For almost 50 years, Charles Hunter, MBChB, was the foremost medical diagnostician in Western Canada, but his education and passion for clinical consulting originated across the pond in the United Kingdom. Born in Auchterless, Scotland in 1873, Hunter earned a Master of Arts degree from the University of Aberdeen in 1894 and his MBChB in 1899. He did post-graduate work in internal medicine in London and Berlin before ultimately emigrating to Winnipeg, Canada in 1904.
Hunter set up practice at Winnipeg General Hospital and a few years later was appointed to the faculty of medicine at the University of Manitoba. According to the Winnipeg Free Press, “Hunter was a profound scholar and possessed a remarkable diagnostic acumen. Many of his publications demonstrated his flair for original observations.”
In 1915 he examined two young brothers at Winnipeg General Hospital and observed a series of irregular physical characteristics that had never been recorded. His documented observations in “A Rare Disease in Two Brothers” published in The Proceedings of the Royal Society of Medicine in 1917.1 - His work led to the identification of the rare disease today known as Hunter Syndrome, a debilitating, ultimately fatal X-linked recessive disorder affecting mostly young boys that belongs to mucopolysaccharidoses (MPS) syndromes, a group of metabolic disorders.
During World War I, Hunter served in Europe as an army medical officer with the Royal Canadian Medical Corps. Leaving service in 1919 as a Lieutenant-Colonel, Hunter returned to Winnipeg to continue his role as expert clinical teacher and then associate professor of medicine at the University of Manitoba. He was promoted to the rank of full professor, but resigned a year later, preferring his teaching/clinical duties to the role’s more administrative tasks. He continued teaching until his retirement in 1933 and maintained a private consulting practice until a few years before his death in 1955.
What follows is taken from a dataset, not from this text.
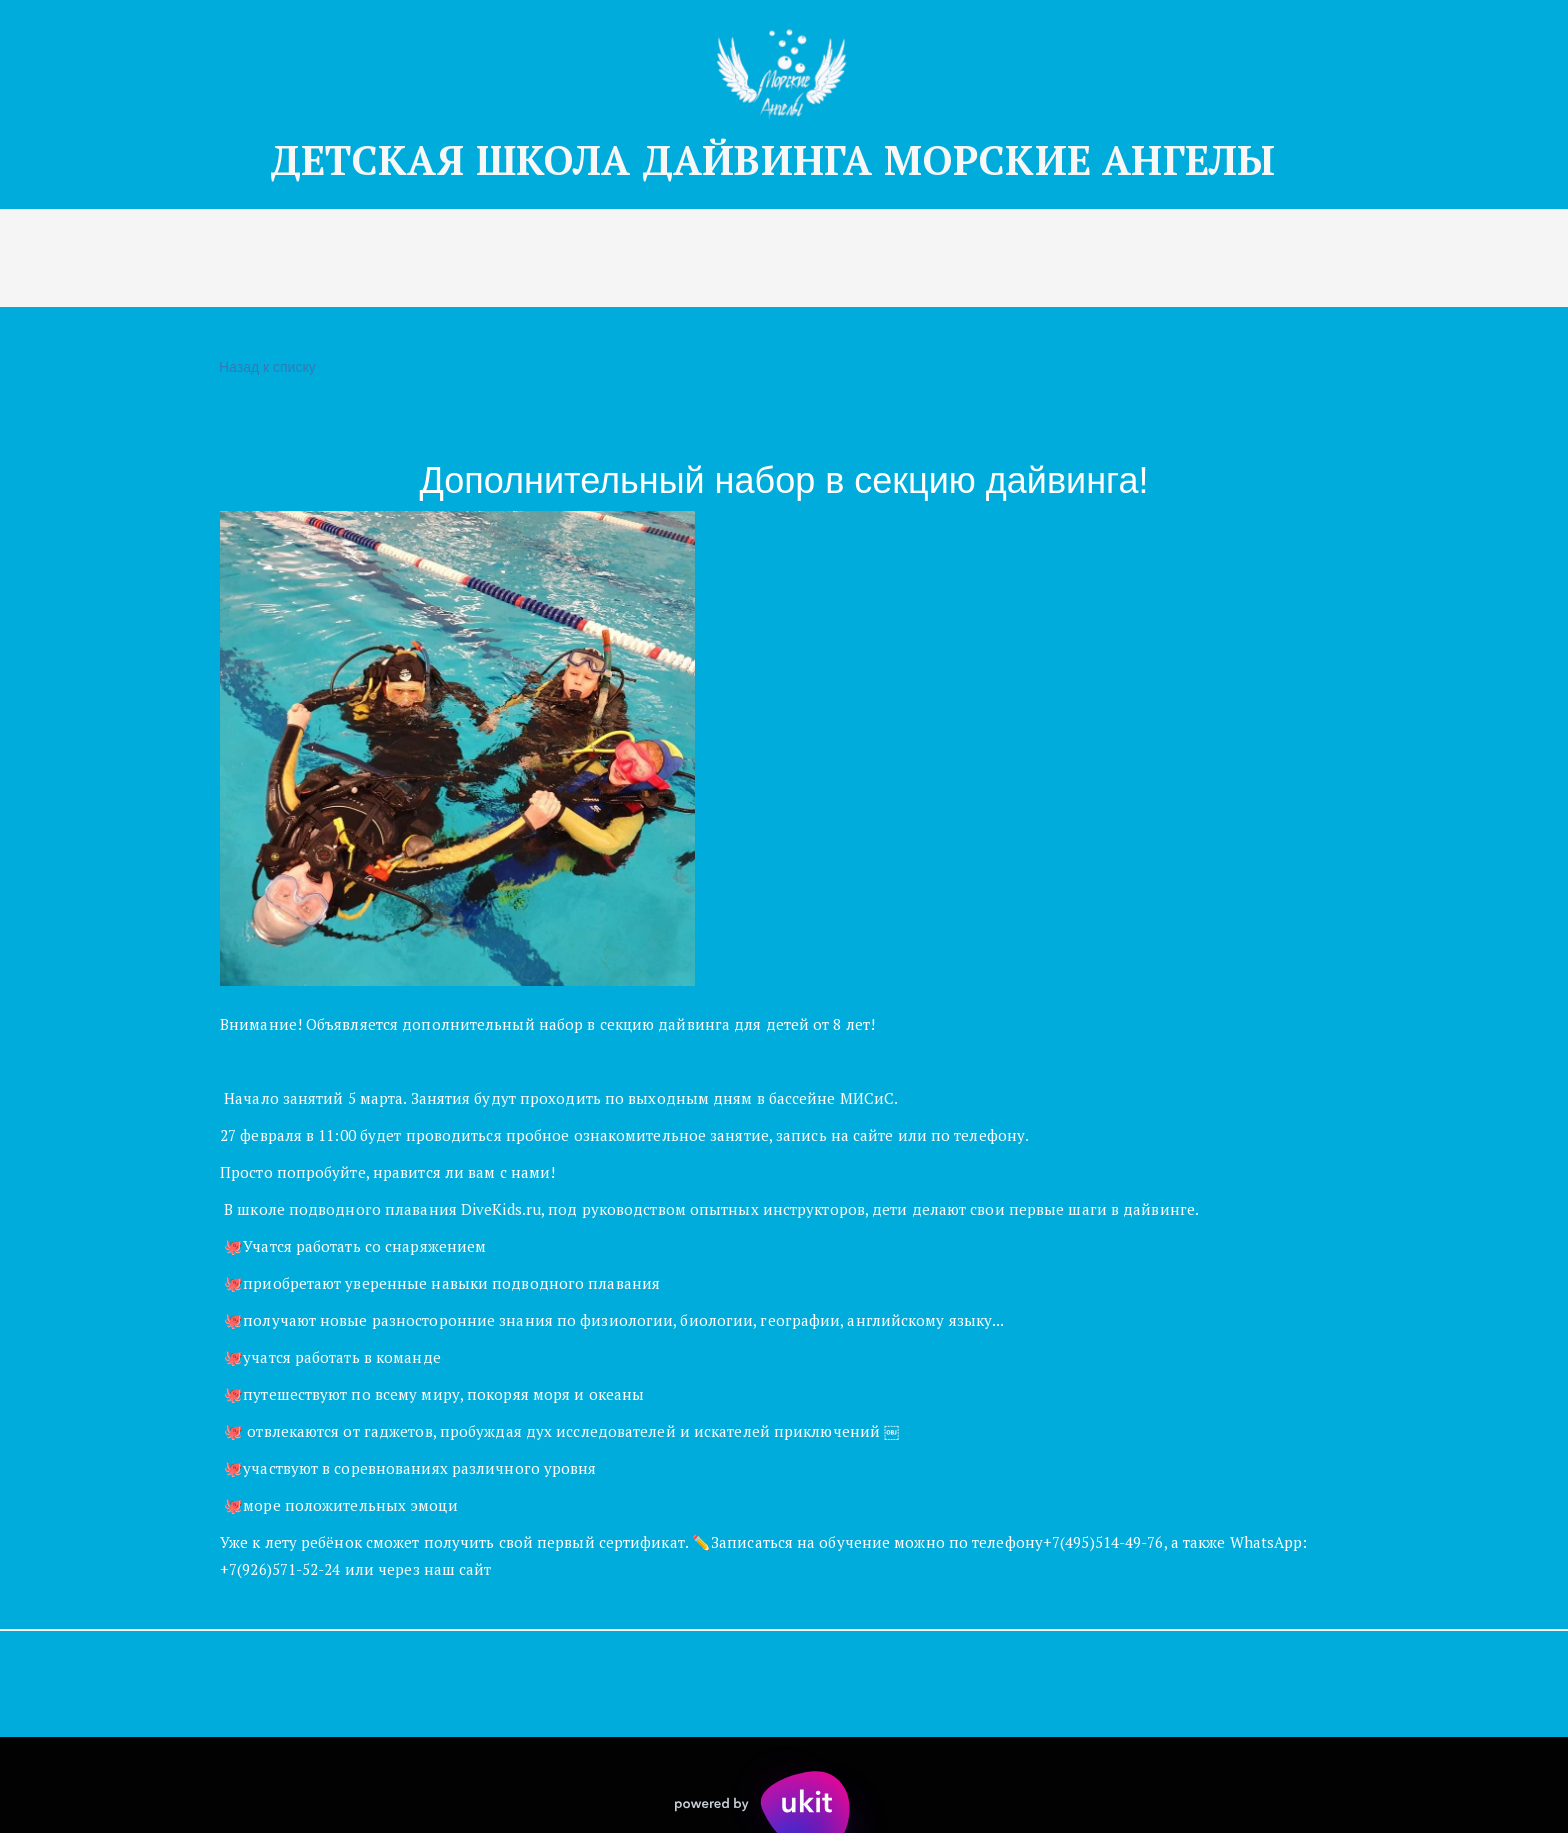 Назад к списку (265, 367)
Hunter was a lifetime member of the Manitoba’s College of Physicians and Surgeons, as well as an early member of the Winnipeg Clinical Society, later known as the Winnipeg Medical Society. He was also honored as a fellow of London’s Royal College of Physicians.
Hunter’s expertise in difficult and obscure cases, which made him one of the most respected consultants in Western Canada in his day, has had a long-lasting and profound impact for boys diagnosed with the disorder that bears his name. The legacy he left behind has served as the foundation for continued innovations, active research and improved treatments this rare genetic disorder.